INFORMATION:
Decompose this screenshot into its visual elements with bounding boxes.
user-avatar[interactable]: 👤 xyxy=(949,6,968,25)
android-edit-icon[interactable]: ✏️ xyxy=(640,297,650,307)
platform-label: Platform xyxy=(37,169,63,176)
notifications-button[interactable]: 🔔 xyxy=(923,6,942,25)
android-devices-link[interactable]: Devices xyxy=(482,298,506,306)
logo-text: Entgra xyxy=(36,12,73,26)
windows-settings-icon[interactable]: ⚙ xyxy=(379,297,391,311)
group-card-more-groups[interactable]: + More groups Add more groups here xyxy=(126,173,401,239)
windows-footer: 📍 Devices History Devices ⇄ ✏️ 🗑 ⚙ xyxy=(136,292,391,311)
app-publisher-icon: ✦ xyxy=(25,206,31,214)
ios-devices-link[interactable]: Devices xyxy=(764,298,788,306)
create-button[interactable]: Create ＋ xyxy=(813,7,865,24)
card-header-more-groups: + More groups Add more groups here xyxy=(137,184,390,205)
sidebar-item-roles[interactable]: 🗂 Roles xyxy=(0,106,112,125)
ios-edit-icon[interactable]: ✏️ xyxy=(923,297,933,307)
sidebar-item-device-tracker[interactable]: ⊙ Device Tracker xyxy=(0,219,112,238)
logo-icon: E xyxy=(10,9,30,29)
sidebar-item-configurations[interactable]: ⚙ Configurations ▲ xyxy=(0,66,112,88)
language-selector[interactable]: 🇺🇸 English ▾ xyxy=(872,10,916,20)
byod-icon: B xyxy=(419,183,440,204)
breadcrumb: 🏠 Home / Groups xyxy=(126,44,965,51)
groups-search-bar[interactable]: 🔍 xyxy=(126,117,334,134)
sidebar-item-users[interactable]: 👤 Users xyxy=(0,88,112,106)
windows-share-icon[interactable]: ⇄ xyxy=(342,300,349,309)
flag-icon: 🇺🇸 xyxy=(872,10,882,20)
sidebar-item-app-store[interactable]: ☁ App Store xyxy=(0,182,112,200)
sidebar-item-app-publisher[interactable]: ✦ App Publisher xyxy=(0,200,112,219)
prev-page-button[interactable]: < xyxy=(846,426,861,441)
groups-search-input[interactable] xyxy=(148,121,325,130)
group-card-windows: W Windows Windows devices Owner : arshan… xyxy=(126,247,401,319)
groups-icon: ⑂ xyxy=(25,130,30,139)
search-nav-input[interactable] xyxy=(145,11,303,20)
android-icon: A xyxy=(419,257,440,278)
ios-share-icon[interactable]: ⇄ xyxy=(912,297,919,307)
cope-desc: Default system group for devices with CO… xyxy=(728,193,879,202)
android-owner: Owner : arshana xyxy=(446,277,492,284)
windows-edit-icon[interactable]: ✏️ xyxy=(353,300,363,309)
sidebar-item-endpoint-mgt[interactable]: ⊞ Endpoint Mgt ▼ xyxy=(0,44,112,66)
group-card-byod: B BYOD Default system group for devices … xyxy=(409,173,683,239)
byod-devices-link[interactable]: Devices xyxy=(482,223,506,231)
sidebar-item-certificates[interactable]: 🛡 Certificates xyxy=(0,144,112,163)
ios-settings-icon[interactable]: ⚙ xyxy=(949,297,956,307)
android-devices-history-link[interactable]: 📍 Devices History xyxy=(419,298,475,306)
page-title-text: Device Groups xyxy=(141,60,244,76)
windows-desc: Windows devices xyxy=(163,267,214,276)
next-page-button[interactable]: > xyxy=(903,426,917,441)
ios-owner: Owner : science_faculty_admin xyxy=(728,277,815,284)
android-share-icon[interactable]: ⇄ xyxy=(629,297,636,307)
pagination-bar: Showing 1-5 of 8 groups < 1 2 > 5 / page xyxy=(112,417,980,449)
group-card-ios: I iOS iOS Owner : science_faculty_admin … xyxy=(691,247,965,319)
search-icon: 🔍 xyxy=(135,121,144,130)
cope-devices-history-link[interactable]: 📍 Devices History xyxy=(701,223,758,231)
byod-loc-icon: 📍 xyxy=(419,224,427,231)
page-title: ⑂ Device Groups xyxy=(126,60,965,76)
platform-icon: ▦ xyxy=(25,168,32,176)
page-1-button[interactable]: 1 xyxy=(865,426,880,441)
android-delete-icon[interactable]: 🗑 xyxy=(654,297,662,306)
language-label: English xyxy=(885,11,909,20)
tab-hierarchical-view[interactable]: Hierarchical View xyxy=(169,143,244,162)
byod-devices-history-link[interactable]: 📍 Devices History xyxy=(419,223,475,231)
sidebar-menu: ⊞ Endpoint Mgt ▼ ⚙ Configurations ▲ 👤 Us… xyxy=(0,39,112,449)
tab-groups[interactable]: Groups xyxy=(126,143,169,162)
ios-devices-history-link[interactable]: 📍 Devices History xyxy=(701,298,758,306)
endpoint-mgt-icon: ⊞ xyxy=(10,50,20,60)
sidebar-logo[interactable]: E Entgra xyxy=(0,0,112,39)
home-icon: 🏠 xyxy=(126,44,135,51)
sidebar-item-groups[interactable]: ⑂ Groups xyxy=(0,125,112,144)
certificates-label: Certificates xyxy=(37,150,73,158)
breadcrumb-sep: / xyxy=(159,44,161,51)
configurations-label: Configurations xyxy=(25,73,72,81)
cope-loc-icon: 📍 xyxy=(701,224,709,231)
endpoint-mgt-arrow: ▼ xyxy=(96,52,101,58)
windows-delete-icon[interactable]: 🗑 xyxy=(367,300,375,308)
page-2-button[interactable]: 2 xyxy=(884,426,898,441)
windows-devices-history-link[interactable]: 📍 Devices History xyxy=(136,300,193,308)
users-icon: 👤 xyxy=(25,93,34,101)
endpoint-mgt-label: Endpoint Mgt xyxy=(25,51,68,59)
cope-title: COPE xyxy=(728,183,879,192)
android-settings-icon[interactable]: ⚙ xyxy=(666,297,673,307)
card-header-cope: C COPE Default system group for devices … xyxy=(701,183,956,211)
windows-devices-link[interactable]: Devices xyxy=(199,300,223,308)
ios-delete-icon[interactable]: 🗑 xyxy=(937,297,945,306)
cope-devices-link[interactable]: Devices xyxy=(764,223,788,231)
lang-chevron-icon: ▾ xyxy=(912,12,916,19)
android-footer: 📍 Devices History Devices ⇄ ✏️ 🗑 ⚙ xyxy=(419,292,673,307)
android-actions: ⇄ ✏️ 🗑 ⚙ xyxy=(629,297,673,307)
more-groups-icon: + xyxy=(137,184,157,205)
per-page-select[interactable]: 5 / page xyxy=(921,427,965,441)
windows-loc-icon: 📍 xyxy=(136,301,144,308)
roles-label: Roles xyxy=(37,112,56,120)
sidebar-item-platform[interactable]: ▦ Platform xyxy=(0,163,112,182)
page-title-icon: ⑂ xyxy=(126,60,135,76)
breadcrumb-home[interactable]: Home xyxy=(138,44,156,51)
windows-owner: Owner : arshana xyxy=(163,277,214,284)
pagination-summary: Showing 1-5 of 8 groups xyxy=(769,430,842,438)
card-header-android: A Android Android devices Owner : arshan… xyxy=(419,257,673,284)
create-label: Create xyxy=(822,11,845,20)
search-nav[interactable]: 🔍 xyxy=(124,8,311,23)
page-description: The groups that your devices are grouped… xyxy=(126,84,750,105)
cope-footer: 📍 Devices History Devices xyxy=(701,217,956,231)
---
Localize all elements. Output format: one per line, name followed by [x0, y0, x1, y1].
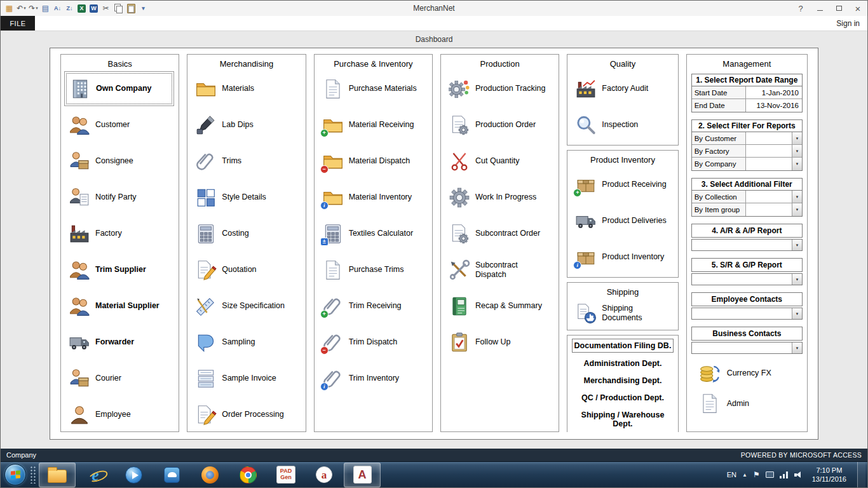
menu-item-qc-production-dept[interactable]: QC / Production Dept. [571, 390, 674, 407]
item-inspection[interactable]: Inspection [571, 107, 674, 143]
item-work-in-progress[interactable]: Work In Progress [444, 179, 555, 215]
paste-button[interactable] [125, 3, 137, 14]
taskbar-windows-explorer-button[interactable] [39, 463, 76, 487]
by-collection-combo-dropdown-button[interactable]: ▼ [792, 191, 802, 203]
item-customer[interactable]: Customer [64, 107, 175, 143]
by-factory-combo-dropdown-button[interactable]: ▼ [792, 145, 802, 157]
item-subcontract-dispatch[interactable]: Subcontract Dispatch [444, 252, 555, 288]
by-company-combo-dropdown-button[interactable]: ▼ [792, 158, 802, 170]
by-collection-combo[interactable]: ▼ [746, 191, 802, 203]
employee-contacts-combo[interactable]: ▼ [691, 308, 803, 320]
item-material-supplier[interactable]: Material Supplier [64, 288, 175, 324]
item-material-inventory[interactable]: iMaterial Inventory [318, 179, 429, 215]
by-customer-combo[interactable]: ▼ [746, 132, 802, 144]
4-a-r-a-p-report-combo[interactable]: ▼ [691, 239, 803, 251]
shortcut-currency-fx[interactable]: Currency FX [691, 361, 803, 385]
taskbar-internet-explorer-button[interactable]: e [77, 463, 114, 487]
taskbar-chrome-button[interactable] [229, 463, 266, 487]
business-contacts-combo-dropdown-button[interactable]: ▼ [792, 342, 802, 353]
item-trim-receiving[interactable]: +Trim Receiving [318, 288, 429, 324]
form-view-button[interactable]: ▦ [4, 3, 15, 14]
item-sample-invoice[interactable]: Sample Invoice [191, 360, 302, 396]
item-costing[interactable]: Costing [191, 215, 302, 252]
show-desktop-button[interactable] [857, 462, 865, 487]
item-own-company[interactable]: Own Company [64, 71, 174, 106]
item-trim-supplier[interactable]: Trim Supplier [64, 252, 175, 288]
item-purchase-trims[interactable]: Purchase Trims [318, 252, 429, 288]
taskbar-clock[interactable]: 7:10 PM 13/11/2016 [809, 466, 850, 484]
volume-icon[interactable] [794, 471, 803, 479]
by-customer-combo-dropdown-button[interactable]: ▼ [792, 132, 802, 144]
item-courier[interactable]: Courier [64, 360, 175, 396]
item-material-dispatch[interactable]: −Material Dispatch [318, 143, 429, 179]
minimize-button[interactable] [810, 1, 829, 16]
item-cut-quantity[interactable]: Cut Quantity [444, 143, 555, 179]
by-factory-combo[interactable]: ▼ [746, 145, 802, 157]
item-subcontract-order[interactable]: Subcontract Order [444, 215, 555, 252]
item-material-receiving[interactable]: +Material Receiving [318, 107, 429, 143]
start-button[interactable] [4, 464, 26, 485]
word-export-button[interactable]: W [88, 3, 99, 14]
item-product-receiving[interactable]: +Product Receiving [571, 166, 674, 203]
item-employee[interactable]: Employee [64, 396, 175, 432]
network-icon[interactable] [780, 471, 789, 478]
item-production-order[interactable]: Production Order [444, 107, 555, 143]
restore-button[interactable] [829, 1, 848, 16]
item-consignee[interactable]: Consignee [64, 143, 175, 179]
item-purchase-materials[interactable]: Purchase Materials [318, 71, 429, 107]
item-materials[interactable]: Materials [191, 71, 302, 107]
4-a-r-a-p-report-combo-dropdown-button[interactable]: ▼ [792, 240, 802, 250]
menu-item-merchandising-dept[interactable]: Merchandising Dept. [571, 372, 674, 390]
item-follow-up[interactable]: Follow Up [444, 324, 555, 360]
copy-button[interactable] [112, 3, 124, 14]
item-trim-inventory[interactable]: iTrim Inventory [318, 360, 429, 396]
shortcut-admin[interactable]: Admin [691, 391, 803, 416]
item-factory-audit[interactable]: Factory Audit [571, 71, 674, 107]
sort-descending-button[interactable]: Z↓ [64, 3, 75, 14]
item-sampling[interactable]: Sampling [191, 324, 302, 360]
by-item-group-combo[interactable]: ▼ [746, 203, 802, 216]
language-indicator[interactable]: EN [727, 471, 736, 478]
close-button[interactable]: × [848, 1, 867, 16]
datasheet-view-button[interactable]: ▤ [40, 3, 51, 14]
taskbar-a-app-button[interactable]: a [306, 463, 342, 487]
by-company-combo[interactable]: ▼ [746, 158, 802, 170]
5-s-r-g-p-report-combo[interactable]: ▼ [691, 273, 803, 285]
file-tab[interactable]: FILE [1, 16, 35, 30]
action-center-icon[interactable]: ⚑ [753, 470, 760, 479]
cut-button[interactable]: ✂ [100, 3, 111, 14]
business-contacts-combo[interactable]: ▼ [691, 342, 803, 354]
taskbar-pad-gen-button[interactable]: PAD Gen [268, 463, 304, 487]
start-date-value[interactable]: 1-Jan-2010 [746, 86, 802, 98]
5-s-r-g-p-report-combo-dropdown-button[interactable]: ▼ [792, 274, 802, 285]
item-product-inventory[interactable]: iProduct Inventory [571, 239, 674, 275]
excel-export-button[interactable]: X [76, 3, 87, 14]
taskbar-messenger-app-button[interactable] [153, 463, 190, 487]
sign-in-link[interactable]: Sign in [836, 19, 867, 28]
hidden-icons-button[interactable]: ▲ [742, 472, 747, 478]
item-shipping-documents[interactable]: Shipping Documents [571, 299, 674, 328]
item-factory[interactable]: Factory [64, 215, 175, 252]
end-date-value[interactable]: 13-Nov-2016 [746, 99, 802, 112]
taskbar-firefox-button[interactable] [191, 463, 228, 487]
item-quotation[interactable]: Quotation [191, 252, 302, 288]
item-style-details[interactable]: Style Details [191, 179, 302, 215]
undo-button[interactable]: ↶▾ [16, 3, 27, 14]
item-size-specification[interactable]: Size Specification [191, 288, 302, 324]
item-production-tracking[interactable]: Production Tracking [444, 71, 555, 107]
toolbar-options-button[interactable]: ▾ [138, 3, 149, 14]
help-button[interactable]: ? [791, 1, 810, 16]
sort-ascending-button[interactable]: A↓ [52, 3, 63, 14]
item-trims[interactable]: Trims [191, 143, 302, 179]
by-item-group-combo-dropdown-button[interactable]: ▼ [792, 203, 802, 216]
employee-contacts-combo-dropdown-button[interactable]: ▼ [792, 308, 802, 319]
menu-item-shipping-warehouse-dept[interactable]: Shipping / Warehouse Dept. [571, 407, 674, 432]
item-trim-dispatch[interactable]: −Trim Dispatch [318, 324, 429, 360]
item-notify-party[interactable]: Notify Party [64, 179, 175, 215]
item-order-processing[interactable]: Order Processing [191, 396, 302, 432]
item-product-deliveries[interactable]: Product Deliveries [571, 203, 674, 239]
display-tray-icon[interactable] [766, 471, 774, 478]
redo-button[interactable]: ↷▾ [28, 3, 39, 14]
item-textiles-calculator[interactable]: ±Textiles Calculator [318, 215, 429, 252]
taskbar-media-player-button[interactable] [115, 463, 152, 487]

EXERCISE REQUIREMENTS:
Copy out each line in the preceding records that contains "title".

COMPLETED EXERCISE:
page-title-text: Device Groups xyxy=(141,60,244,76)
page-title: ⑂ Device Groups xyxy=(126,60,965,76)
cope-title: COPE xyxy=(728,183,879,192)
page-title-icon: ⑂ xyxy=(126,60,135,76)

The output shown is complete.